**What to do:**
Here, the job is to give back every entry below unchanged, omitting pictures.

[[ Data listing, beginning ]]

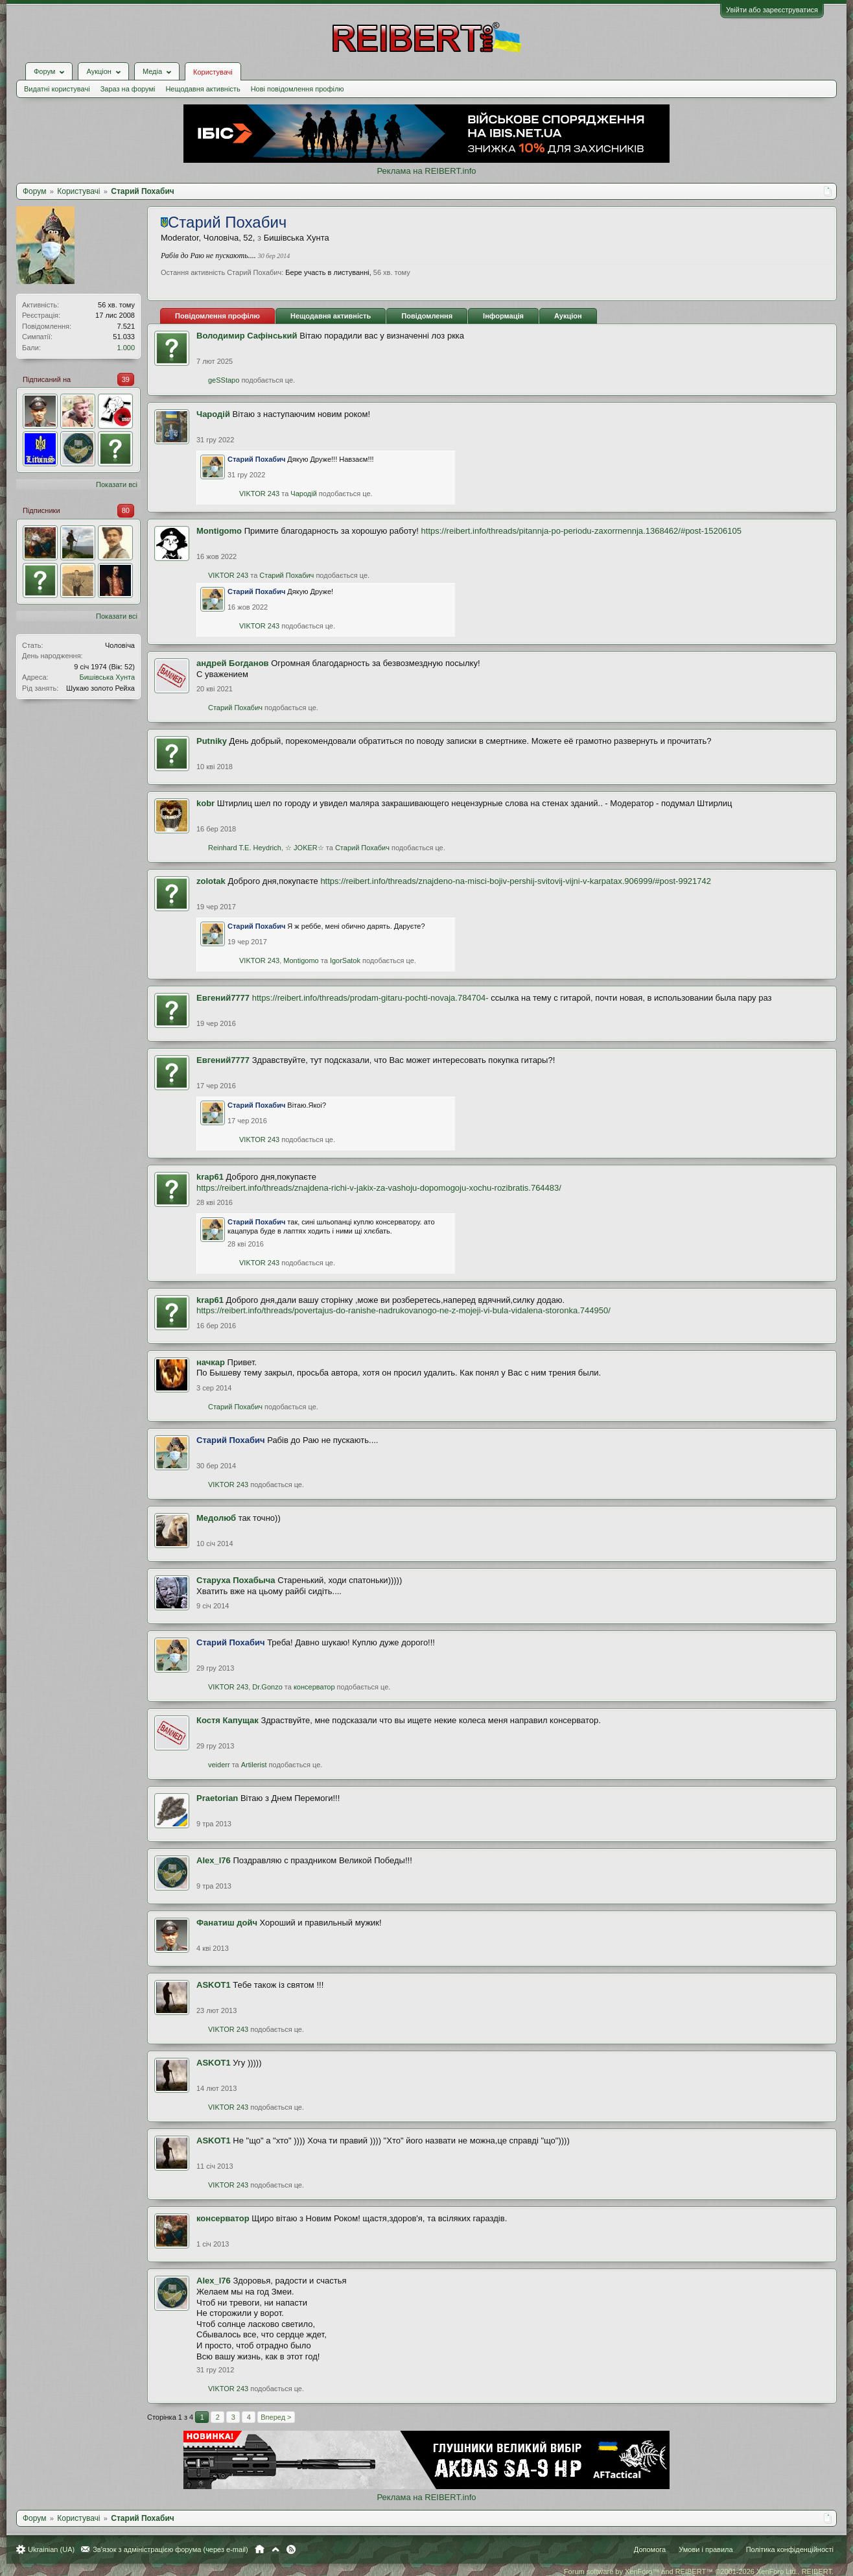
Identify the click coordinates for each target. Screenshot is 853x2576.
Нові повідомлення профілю (297, 89)
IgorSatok (345, 960)
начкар (210, 1362)
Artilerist (254, 1765)
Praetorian (217, 1798)
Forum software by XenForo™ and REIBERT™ (699, 2571)
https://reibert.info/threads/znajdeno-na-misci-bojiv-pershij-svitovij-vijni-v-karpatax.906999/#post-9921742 (515, 881)
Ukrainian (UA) (51, 2549)
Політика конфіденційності (790, 2549)
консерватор (314, 1687)
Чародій (213, 414)
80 (126, 510)
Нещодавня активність (202, 89)
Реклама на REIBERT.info (426, 171)
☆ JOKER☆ (304, 848)
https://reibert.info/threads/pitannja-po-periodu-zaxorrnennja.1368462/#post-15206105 (581, 531)
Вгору (275, 2549)
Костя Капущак (227, 1720)
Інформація (503, 316)
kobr (205, 803)
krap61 (210, 1177)
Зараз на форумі (128, 89)
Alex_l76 (213, 1860)
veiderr (219, 1765)
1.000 (126, 348)
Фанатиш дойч (226, 1922)
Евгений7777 (223, 998)
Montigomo (219, 531)
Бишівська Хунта (107, 677)
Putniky (211, 741)
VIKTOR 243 (259, 493)
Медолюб (216, 1518)
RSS (291, 2549)
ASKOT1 (213, 1985)
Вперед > (276, 2417)
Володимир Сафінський (247, 335)
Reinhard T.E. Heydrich (244, 848)
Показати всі (116, 484)
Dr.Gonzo (267, 1687)
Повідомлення (426, 316)
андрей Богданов (232, 663)
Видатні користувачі (57, 89)
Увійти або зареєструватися (772, 10)
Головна (259, 2549)
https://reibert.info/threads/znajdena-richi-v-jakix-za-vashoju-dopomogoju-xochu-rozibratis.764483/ (378, 1188)
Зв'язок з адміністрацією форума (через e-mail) (170, 2549)
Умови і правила (705, 2549)
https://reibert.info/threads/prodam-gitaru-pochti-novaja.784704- (370, 998)
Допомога (650, 2549)
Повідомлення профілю (217, 316)
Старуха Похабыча (235, 1580)
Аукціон (568, 316)
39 (126, 379)
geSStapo (223, 380)
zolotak (211, 881)
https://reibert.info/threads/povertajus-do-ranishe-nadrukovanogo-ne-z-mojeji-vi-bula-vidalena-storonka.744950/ (403, 1310)
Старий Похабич (286, 575)
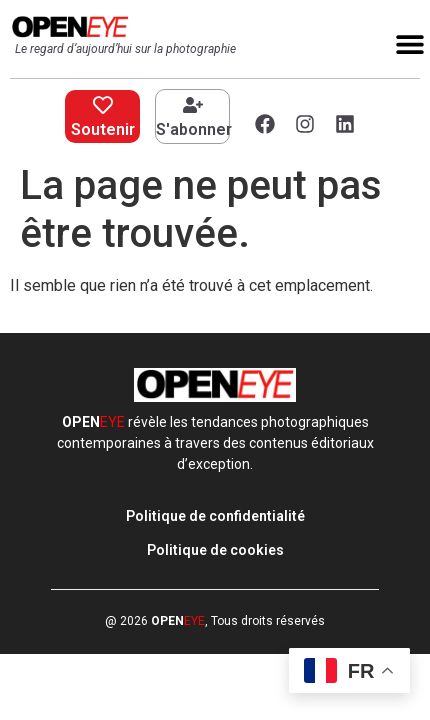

[[ Data listing, end ]]

**Exercise solution:**
Identify the click coordinates for each target. Screenshot is 853x2576.
Нові повідомлення профілю (297, 89)
IgorSatok (345, 960)
начкар (210, 1362)
Artilerist (254, 1765)
Praetorian (217, 1798)
Forum software by XenForo™ and REIBERT™ (699, 2571)
https://reibert.info/threads/znajdeno-na-misci-bojiv-pershij-svitovij-vijni-v-karpatax.906999/#post-9921742 (515, 881)
Ukrainian (UA) (51, 2549)
Політика конфіденційності (790, 2549)
консерватор (314, 1687)
Чародій (213, 414)
80 (126, 510)
Нещодавня активність (202, 89)
Реклама на REIBERT.info (426, 171)
☆ JOKER☆ (304, 848)
https://reibert.info/threads/pitannja-po-periodu-zaxorrnennja.1368462/#post-15206105 (581, 531)
Вгору (275, 2549)
Костя Капущак (227, 1720)
Інформація (503, 316)
kobr (205, 803)
krap61 (210, 1177)
Зараз на форумі (128, 89)
Alex_l76 (213, 1860)
veiderr (219, 1765)
1.000 (126, 348)
Фанатиш дойч (226, 1922)
Евгений7777 (223, 998)
Montigomo (219, 531)
Бишівська Хунта (107, 677)
Putniky (211, 741)
VIKTOR 243 (259, 493)
Медолюб (216, 1518)
RSS (291, 2549)
ASKOT1 (213, 1985)
Вперед > (276, 2417)
Володимир Сафінський (247, 335)
Reinhard T.E. Heydrich (244, 848)
Показати всі (116, 484)
Dr.Gonzo (267, 1687)
Повідомлення (426, 316)
андрей Богданов (232, 663)
Видатні користувачі (57, 89)
Увійти або зареєструватися (772, 10)
Головна (259, 2549)
https://reibert.info/threads/znajdena-richi-v-jakix-za-vashoju-dopomogoju-xochu-rozibratis.764483/ (378, 1188)
Зв'язок з адміністрацією форума (через e-mail) (170, 2549)
Умови і правила (705, 2549)
https://reibert.info/threads/prodam-gitaru-pochti-novaja.784704- (370, 998)
Допомога (650, 2549)
Повідомлення профілю (217, 316)
Старуха Похабыча (235, 1580)
Аукціон (568, 316)
39 (126, 379)
geSStapo (223, 380)
zolotak (211, 881)
https://reibert.info/threads/povertajus-do-ranishe-nadrukovanogo-ne-z-mojeji-vi-bula-vidalena-storonka.744950/ (403, 1310)
Старий Похабич (286, 575)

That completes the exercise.